Deep Neural Network Trained on Surface ECG Improves Diagnostic Accuracy of Prior Myocardial Infarction Over Q Wave Analysis

Ozal Yildirim1, Ulas Baloglu2, Muhammed Talo3, Prasanth Ganesan4, Jagteshwar Tung4, Guson Kang4, Mahmood Alhusseini4, Tina Baykaner4, Paul Wang4, Marco Perez4, Larissa Tereshchencko5, Albert Rogers4
1Munzur University, 2University of Bristol, 3Firat University, 4Stanford University, 5OHSU


Abstract

Background: Clinical screening of myocardial infarction (MI) is important for preventative treatment and risk stratification for cardiology practice. Many of these events may be silent (without clinical symptoms) but have the same impact on health. Current detection by ECG Q-wave analysis is quick and inexpensive but has poor accuracy for assessing prior MI.

Objective: To evaluate the ability of a deep neural network (DNN) trained on the surface ECG to identify patients with clinical history of myocardial infarction.

Methods: We assessed 608 well-characterized patients (61.4 ± 14.5 years, 31.2% female) at 2 academic centers. From one 12-lead ECG, median beats were calculated in 3 orthogonal planes (X, Y, Z; [A]) and used to train a DNN to identify a history of prior myocardial infarction. Accuracy was compared to manual assessment of pathologic Q waves, defined as a deflection > 25% of the subsequent R wave, >40ms in width, and > 0.2mV amplitude in 1 of 3 ECG planes.

Results: Of 608 patients, 175 had history of MI (28.7%). The DNN outperformed the accuracy of pathologic Q waves. In training, DNN converged to >98% accuracy and in testing, its accuracy was 71 ± 5% [B] (k=5-fold cross validation). This outperformed the 62% accuracy of pathologic Q waves in this study (red dotted line, Fig. B). In the validation cohort, DNN provided an area under the receiver operating characteristics curve of 0.730 [C].

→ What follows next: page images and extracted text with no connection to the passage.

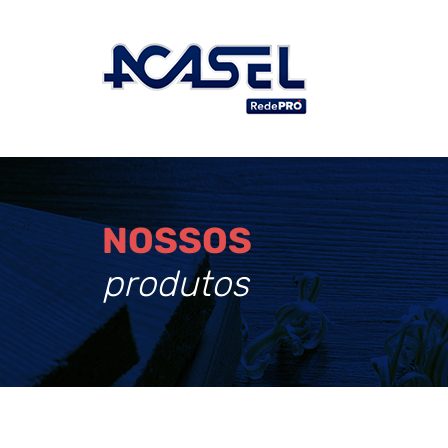
NOSSOS
produtos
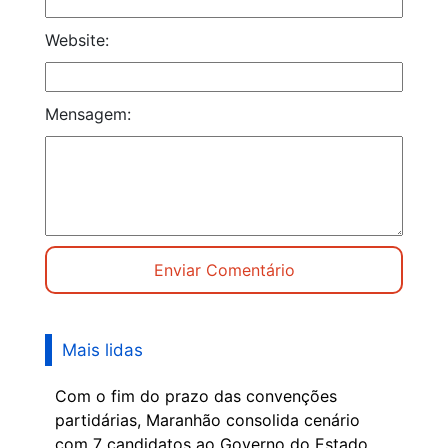
Website:
Mensagem:
Mais lidas
Com o fim do prazo das convenções
partidárias, Maranhão consolida cenário
com 7 candidatos ao Governo do Estado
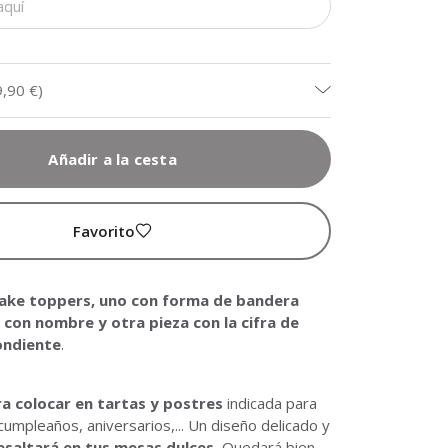
9,90 €
)
Añadir a la cesta
Favorito
ake toppers, uno con forma de bandera
 con nombre y otra pieza con la cifra de
ondiente
.
ra colocar en tartas y postres
indicada para
mpleaños, aniversarios,... Un diseño delicado y
esaltará en tus mesas dulces.
Quedará bien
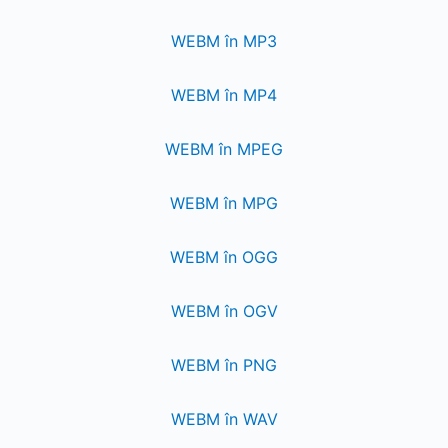
WEBM în MP3
WEBM în MP4
WEBM în MPEG
WEBM în MPG
WEBM în OGG
WEBM în OGV
WEBM în PNG
WEBM în WAV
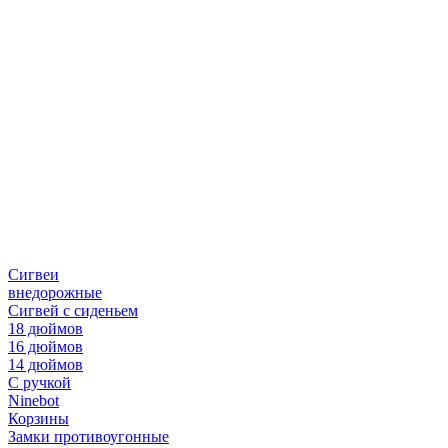
Сигвеи
внедорожные
Сигвей с сиденьем
18 дюймов
16 дюймов
14 дюймов
С ручкой
Ninebot
Корзины
Замки противоугонные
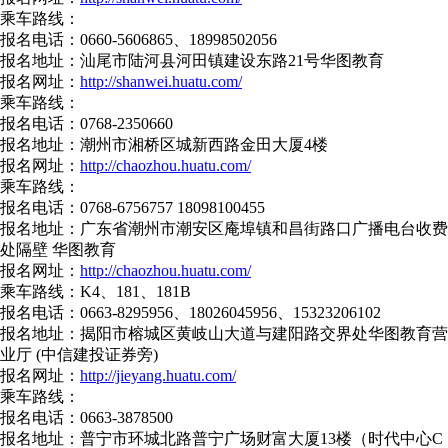
乘车路线：
报名电话：0660-5606865、18998502056
报名地址：汕尾市陆河县河田镇建设东路21号华图教育
报名网址：
http://shanwei.huatu.com/
乘车路线：
报名电话：0768-2350660
报名地址：潮州市湘桥区城新西路金田大厦4楼
报名网址：
http://chaozhou.huatu.com/
乘车路线：
报名电话：0768-6756757 18098100455
报名地址：广东省潮州市潮安区庵埠镇和昌街路口广播电台收费
处隔壁 华图教育
报名网址：
http://chaozhou.huatu.com/
乘车路线：K4、181、181B
报名电话：0663-8295956、18026045956、15323206102
报名地址：揭阳市榕城区黄岐山大道与建阳路交界处华图教育营
业厅 (中信建投证券旁)
报名网址：
http://jieyang.huatu.com/
乘车路线：
报名电话：0663-3878500
报名地址：普宁市环城北路普宁广场财富大厦13楼（时代中心C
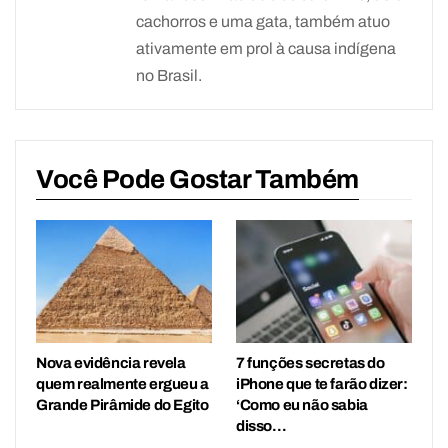
cachorros e uma gata, também atuo
ativamente em prol à causa indígena
no Brasil.
Você Pode Gostar Também
Nova evidência revela
7 funções secretas do
quem realmente ergueu a
iPhone que te farão dizer:
Grande Pirâmide do Egito
‘Como eu não sabia
disso…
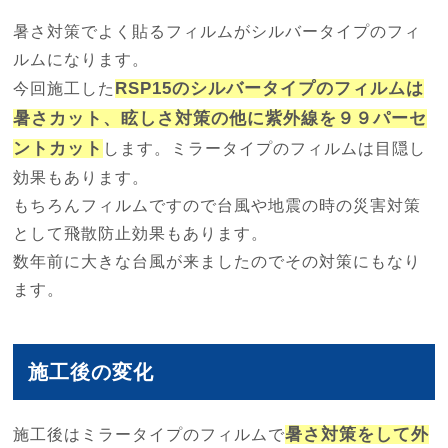
暑さ対策でよく貼るフィルムがシルバータイプのフィ
ルムになります。
RSP15のシルバータイプのフィルムは
今回施工した
暑さカット、眩しさ対策の他に紫外線を９９パーセ
ントカット
します。ミラータイプのフィルムは目隠し
効果もあります。
もちろんフィルムですので台風や地震の時の災害対策
として飛散防止効果もあります。
数年前に大きな台風が来ましたのでその対策にもなり
ます。
施工後の変化
暑さ対策をして外
施工後はミラータイプのフィルムで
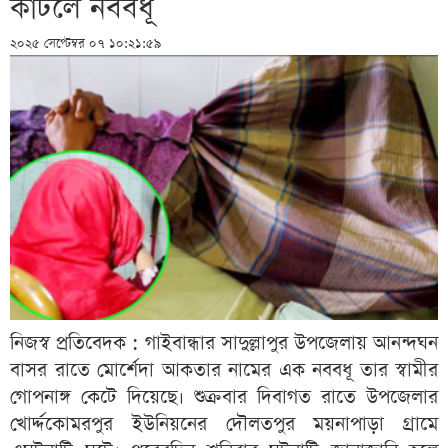
কাটলে নববধূ
২০২৫ সেপ্টেম্বর ০৭ ১০:২১:৫৯
নিজস্ব প্রতিবেদক : গাইবান্ধার সাদুল্লাপুর উপজেলায় আনন্দঘন
বাসর রাতে মোর্শেদা আকতার নামের এক নববধূ তার স্বামীর
গোপনাঙ্গ কেটে দিয়েছে। শুক্রবার দিবাগত রাতে উপজেলার
খোর্দ্দকোমরপুর ইউনিয়নের দৌলতপুর ময়নাপাড়া গ্রামে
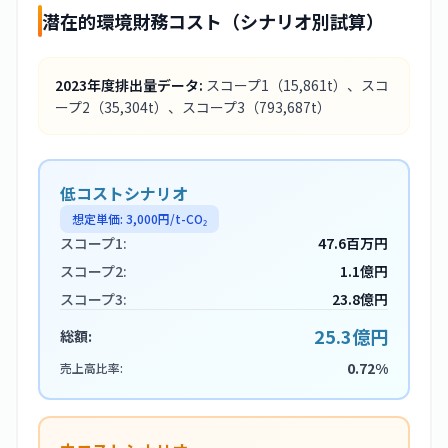
潜在的環境財務コスト（シナリオ別試算）
2023
年度排出量データ:
スコープ1
（15,861t）
、スコ
ープ2
（35,304t）
、スコープ3
（793,687t）
低コストシナリオ
想定単価:
3,000
円/t-CO₂
スコープ1:
47.6百万円
スコープ2:
1.1億円
スコープ3:
23.8億円
25.3億円
総額:
0.72%
売上高比率:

Conclusion: Deep learning of a 12-lead ECG can identify features of prior myocardial injury more accurately than clinical Q-wave analysis. Such a platform could be used for frequent screening of interval MI events. In attempting to improve these results further, studies should explain what inputs weighted DNN decisions, and identify those that reflect abnormalities detectable clinically or on imaging.